It is interesting to note Beattie’s (1991) observation that the major healthcare professions claim increasingly that health promotion underpins practice: interesting because while copious literature on health promotion and nursing is readily accessible in any nursing library, the emphasis tends towards practice and doing. Fundamental questions then about purpose, fit with practice and scrutiny of the different theoretical approaches and their pertinence for nursing, particularly in relation to specialist areas of practice, remain as much an underdeveloped area now as in 1991.

This debate was given fresh impetus in the UK by The Health of the Nation (HoN), the Government strategy for health in England (Department of Health 1992). This placed health promotion explicitly on the nursing agenda in general, and on the emergency care agenda in particular as accidents were one of the five key areas of the strategy with The HoN (Department of Health 1993a, p. 10) highlighting that:

Further to this, Targeting Practice (Department of Health 1993b) and Saving Lives: Our Healthier Nation (Department of Health 1999), both of which include accident prevention, emphasize how health promotion has become more of a UK NHS priority. Likewise, The NHS Plan (Department of Health 2000), Choosing Health (Department of Health 2004a), Better Information, Better Choices, Better Health (Department of Health 2004b), Benchmarks for Promoting Health (Department of Health 2006) and, for example, from an international perspective the US Healthy People 2010 (US Department of Health and Human Services 2000).

Given the health policy imperatives above, the intention of this chapter is not to provide an exhaustive account or the final word on health promotion in Emergency Departments (ED) per se, but to emphasize the benefits of a conceptual framework to explore the relationship between health promotion theory and ED nursing practice. Specifically, the mode and focus of intervention and the aims, methods, impact and outcomes of three models that can be operationalized and applied, to a greater or lesser extent, are discussed. The intention is to move the debate beyond any narrow or traditional view of health promotion as simply a form of information or advice giving, and highlight the need for a repertoire of approaches in the modern arena of healthcare and ED nursing.
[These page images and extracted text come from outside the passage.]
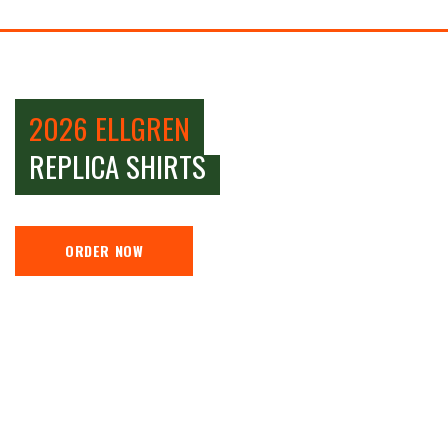
2026 ELLGREN
REPLICA SHIRTS
ORDER NOW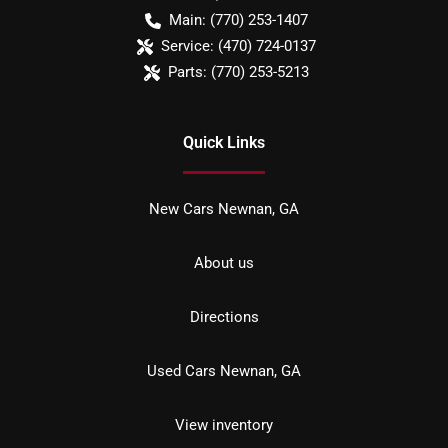
Main:
(770) 253-1407
Service:
(470) 724-0137
Parts:
(770) 253-5213
Quick Links
New Cars Newnan, GA
About us
Directions
Used Cars Newnan, GA
View inventory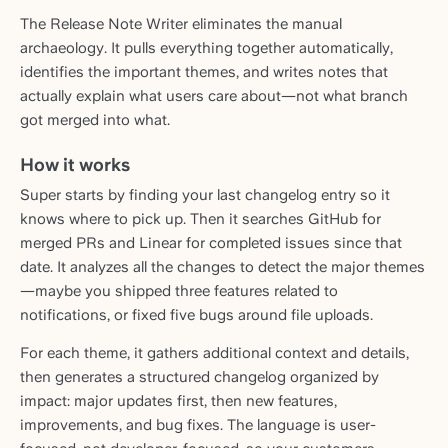
The Release Note Writer eliminates the manual
archaeology. It pulls everything together automatically,
identifies the important themes, and writes notes that
actually explain what users care about—not what branch
got merged into what.
How it works
Super starts by finding your last changelog entry so it
knows where to pick up. Then it searches GitHub for
merged PRs and Linear for completed issues since that
date. It analyzes all the changes to detect the major themes
—maybe you shipped three features related to
notifications, or fixed five bugs around file uploads.
For each theme, it gathers additional context and details,
then generates a structured changelog organized by
impact: major updates first, then new features,
improvements, and bug fixes. The language is user-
Health promotion framework

To facilitate conceptual understanding, contextualize and map out the models of health promotion Piper’s (2009) framework (Fig. 34.1), based on the work of Beattie (1991) and Piper & Brown (1998), is utilized. The framework comprises three models entitled The Nurse as Behaviour Change Agent, The Nurse as Strategic Practitioner and The Nurse as Empowerment Facilitator that derive from themes and deviant/paradigm cases generated in a qualitative study and constructive theorizing by the author to help illuminate the debate. As such, all require the tests of fit and transferability to be applied by the reader.
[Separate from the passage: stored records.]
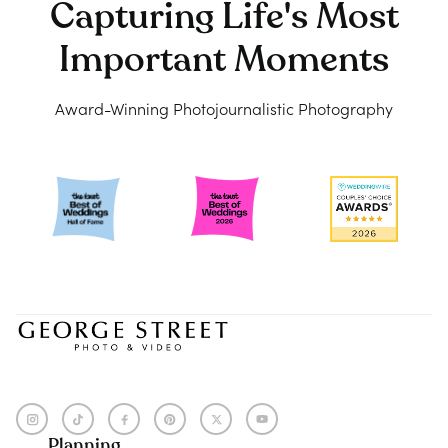
Capturing Life's Most
Important Moments
Award-Winning Photojournalistic Photography
Planning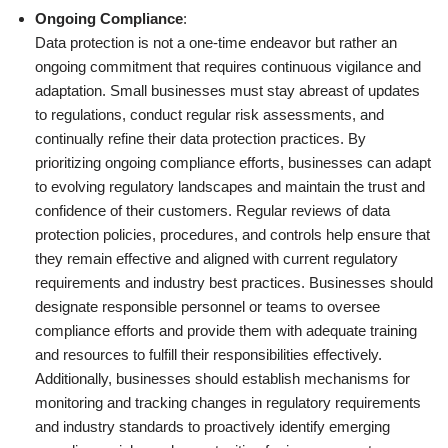
Ongoing Compliance
:
Data protection is not a one-time endeavor but rather an
ongoing commitment that requires continuous vigilance and
adaptation. Small businesses must stay abreast of updates
to regulations, conduct regular risk assessments, and
continually refine their data protection practices. By
prioritizing ongoing compliance efforts, businesses can adapt
to evolving regulatory landscapes and maintain the trust and
confidence of their customers. Regular reviews of data
protection policies, procedures, and controls help ensure that
they remain effective and aligned with current regulatory
requirements and industry best practices. Businesses should
designate responsible personnel or teams to oversee
compliance efforts and provide them with adequate training
and resources to fulfill their responsibilities effectively.
Additionally, businesses should establish mechanisms for
monitoring and tracking changes in regulatory requirements
and industry standards to proactively identify emerging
As can be seen, the combination of a nurse control axis (essentially a power continuum) and a patient focus axis creates three discrete but overlapping models of health promotion. The former unites The Nurse as Behaviour Change Agent and The Nurse as Strategic Practitioner models and reflects a ‘top-down’ nurse-led mode of intervention based on an objective assessment of need and nursing goals. However, they diverge on the individual/patient population axis as the former is concerned with individual action perspectives and outcomes and the latter with collective health gain.
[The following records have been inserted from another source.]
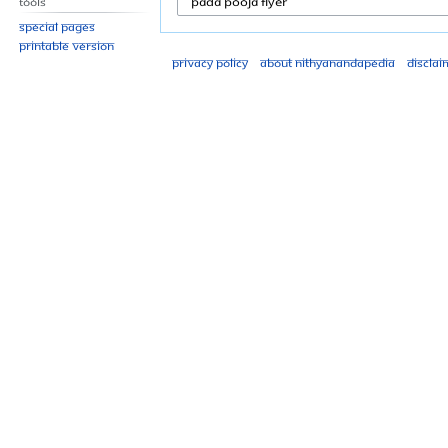
Tools
Special pages
Printable version
Privacy policy
About Nithyanandapedia
Disclai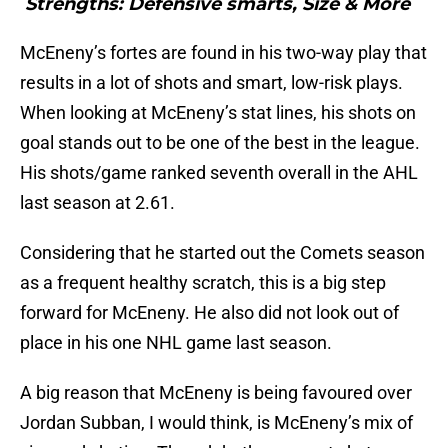
Strengths: Defensive smarts, Size & More
McEneny’s fortes are found in his two-way play that
results in a lot of shots and smart, low-risk plays.
When looking at McEneny’s stat lines, his shots on
goal stands out to be one of the best in the league.
His shots/game ranked seventh overall in the AHL
last season at 2.61.
Considering that he started out the Comets season
as a frequent healthy scratch, this is a big step
forward for McEneny. He also did not look out of
place in his one NHL game last season.
A big reason that McEneny is being favoured over
Jordan Subban, I would think, is McEneny’s mix of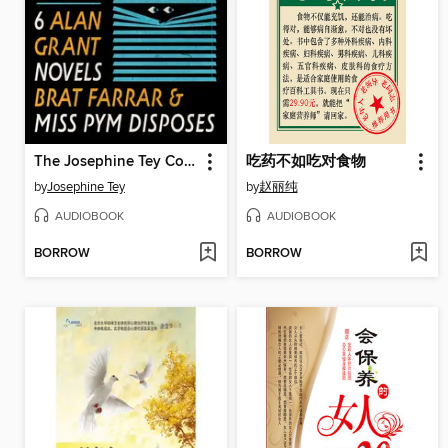
The Josephine Tey Collection
吃药不如吃对食物
by
Josephine Tey
by
赵丽纯
AUDIOBOOK
AUDIOBOOK
BORROW
BORROW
Similarly, when concerned with individual patient health promotion needs, The Nurse as Empowerment Facilitator converges with The Nurse as Behaviour Change Agent but is polarized on the power continuum where the former is concerned with a more bottom-up mode of intervention from an individual patient and subjective perspective. It converges with The Nurse as Strategic Practitioner when the focus of intervention is at a population level while remaining divergent in terms of the locus of control. However, given the nature of ED practice, the wider micro-population aspect of The Nurse as Empowerment Facilitator that goes beyond individual and immediate ED patient problems is not explored herein, but can be found in Chapter 8 of Piper (2009). Its concern with community development and social capital and seeking to improve health by encouraging and supporting the development of social networks and ‘social capital’ (Cooper et al. 1999) is not explored herein as this is more the domain of public health practitioners.

Operational definitions

To avoid the debate surrounding the distinction between health education and health promotion (this is explored in Piper (2009)), for the purpose of this chapter the definition of Tones (1990) is adopted. He states that health promotion: ‘incorporates all measures deliberately designed to promote health and handle diseases’ (Tones 1990, p. 3).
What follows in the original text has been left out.